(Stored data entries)
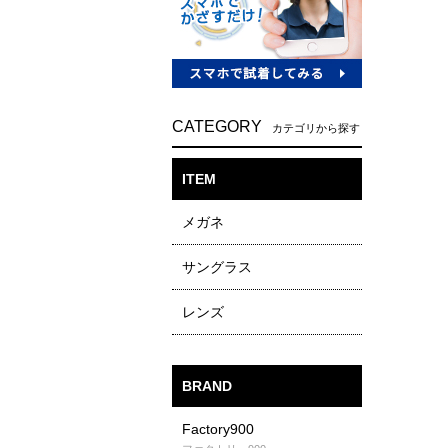
CATEGORY
カテゴリから探す
ITEM
メガネ
サングラス
レンズ
BRAND
Factory900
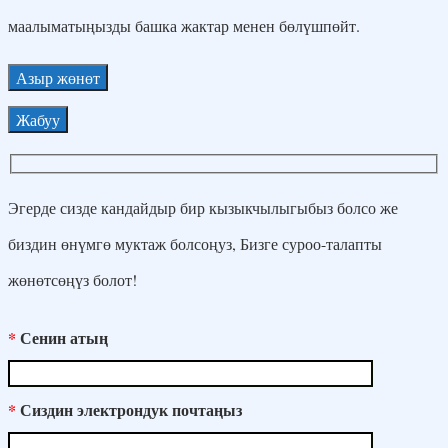
маалыматыңызды башка жактар ​​менен бөлүшпөйт.
Жабуу
Эгерде сизде кандайдыр бир кызыкчылыгыбыз болсо же
биздин өнүмгө муктаж болсоңуз, Бизге суроо-талапты
жөнөтсөңүз болот!
*
Сенин атың
*
Сиздин электрондук почтаңыз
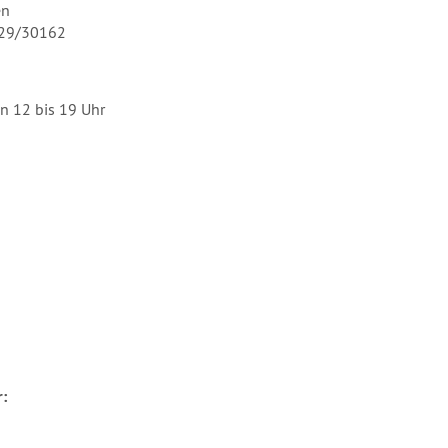
en
129/30162
n 12 bis 19 Uhr
:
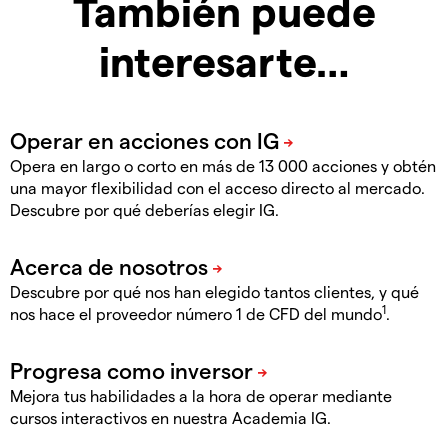
También puede
interesarte…
Opera en largo o corto en más de 13 000 acciones y obtén
una mayor flexibilidad con el acceso directo al mercado.
Descubre por qué deberías elegir IG.
Descubre por qué nos han elegido tantos clientes, y qué
1
nos hace el proveedor número 1 de CFD del mundo
.
Mejora tus habilidades a la hora de operar mediante
cursos interactivos en nuestra Academia IG.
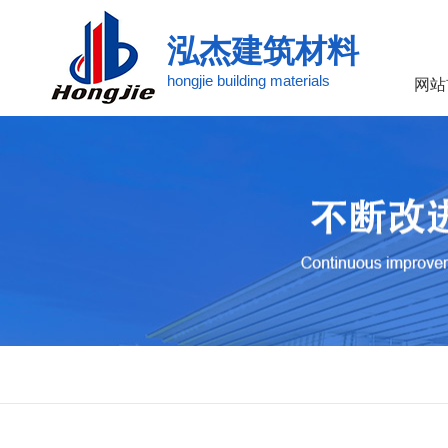
泓杰建筑材料
hongjie building materials
网站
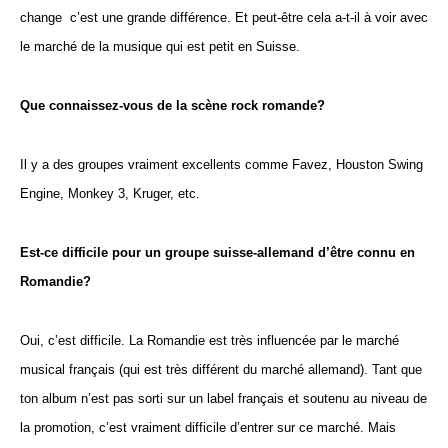
change  c’est une grande différence. Et peut-être cela a-t-il à voir avec
le marché de la musique qui est petit en Suisse.
Que connaissez-vous de la scène rock romande?
Il y a des groupes vraiment excellents comme Favez, Houston Swing
Engine, Monkey 3, Kruger, etc.
Est-ce difficile pour un groupe suisse-allemand d’être connu en
Romandie?
Oui, c’est difficile. La Romandie est très influencée par le marché
musical français (qui est très différent du marché allemand). Tant que
ton album n’est pas sorti sur un label français et soutenu au niveau de
la promotion, c’est vraiment difficile d’entrer sur ce marché. Mais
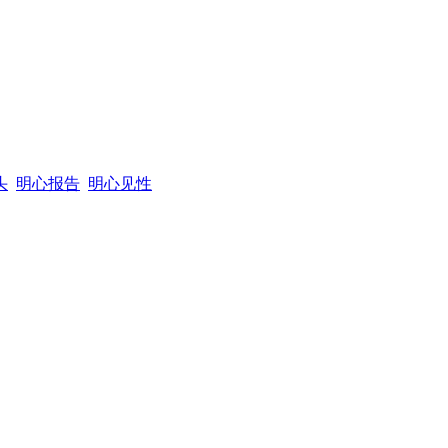
头
明心报告
明心见性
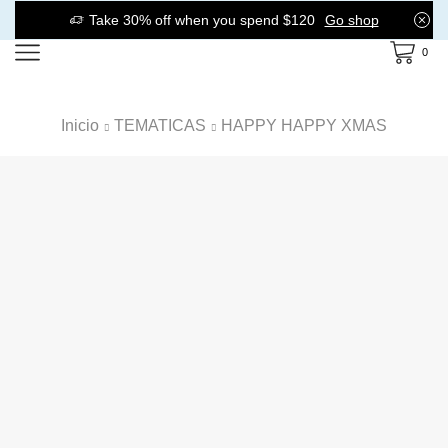
Take 30% off when you spend $120
Go shop
0
Inicio
TEMATICAS
HAPPY HAPPY XMAS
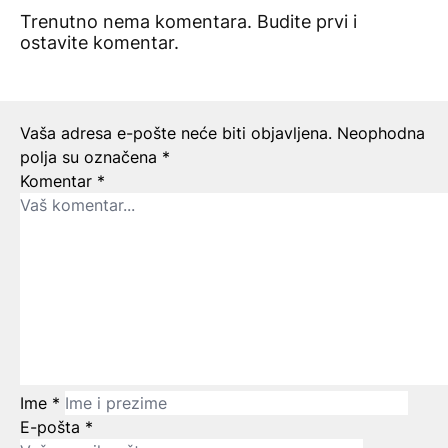
Trenutno nema komentara. Budite prvi i
ostavite komentar.
Ostavite odgovor
Vaša adresa e-pošte neće biti objavljena.
Neophodna
polja su označena
*
Komentar
*
Ime
*
E-pošta
*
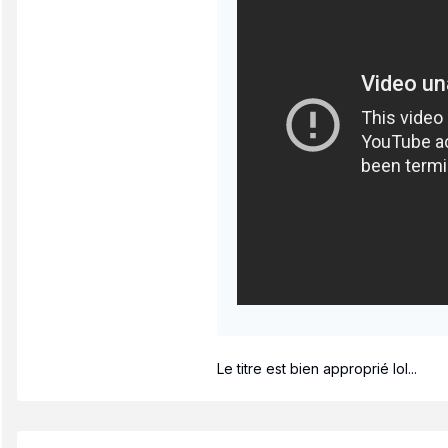
Le titre est bien approprié lol...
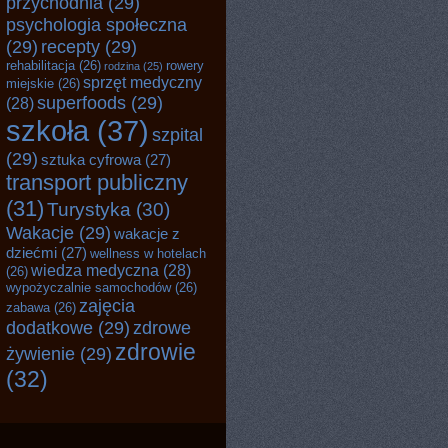
przychodnia
(29)
psychologia społeczna
(29)
recepty
(29)
rehabilitacja
(26)
rowery
rodzina
(25)
sprzęt medyczny
miejskie
(26)
superfoods
(29)
(28)
szkoła
(37)
szpital
(29)
sztuka cyfrowa
(27)
transport publiczny
(31)
Turystyka
(30)
Wakacje
(29)
wakacje z
dziećmi
(27)
wellness w hotelach
wiedza medyczna
(28)
(26)
wypożyczalnie samochodów
(26)
zajęcia
zabawa
(26)
dodatkowe
(29)
zdrowe
zdrowie
żywienie
(29)
(32)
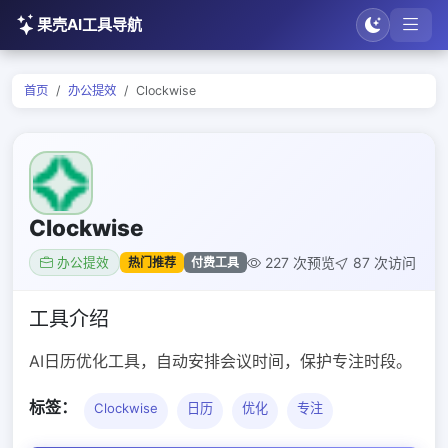
果壳AI工具导航
首页
办公提效
Clockwise
Clockwise
227 次预览
87 次访问
热门推荐
付费工具
办公提效
工具介绍
AI日历优化工具，自动安排会议时间，保护专注时段。
标签：
Clockwise
日历
优化
专注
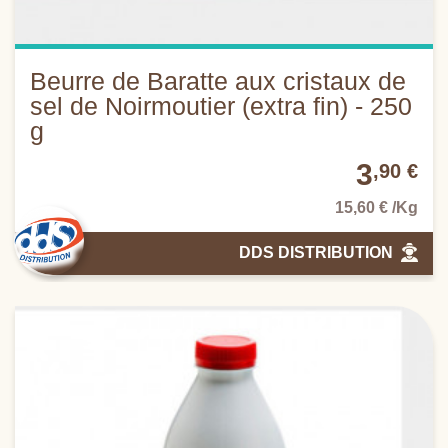
Beurre de Baratte aux cristaux de
sel de Noirmoutier (extra fin) - 250
g
3
,90 €
15,60 € /Kg
DDS DISTRIBUTION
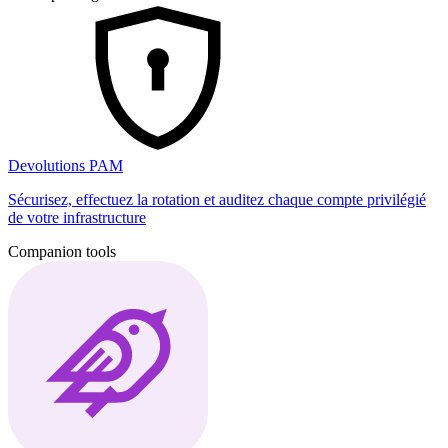
Devolutions PAM
Sécurisez, effectuez la rotation et auditez chaque compte privilégié
de votre infrastructure
Companion tools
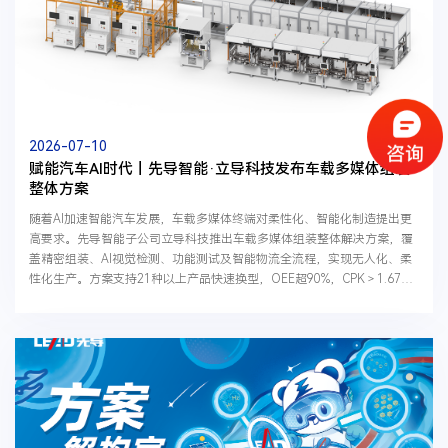
2026-07-10
赋能汽车AI时代丨先导智能·立导科技发布车载多媒体组装
整体方案
随着AI加速智能汽车发展，车载多媒体终端对柔性化、智能化制造提出更
高要求。先导智能子公司立导科技推出车载多媒体组装整体解决方案，覆
盖精密组装、AI视觉检测、功能测试及智能物流全流程，实现无人化、柔
性化生产。方案支持21种以上产品快速换型，OEE超90%，CPK＞1.67，
为智能座舱及车载多媒体产品提供高效率、高品质、可追溯的量产能力，
助力汽车产业智能制造升级。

### Task objective
Word search in the records above: please count the lines holding "difficile" and state the count alone.

### Completed exercise
3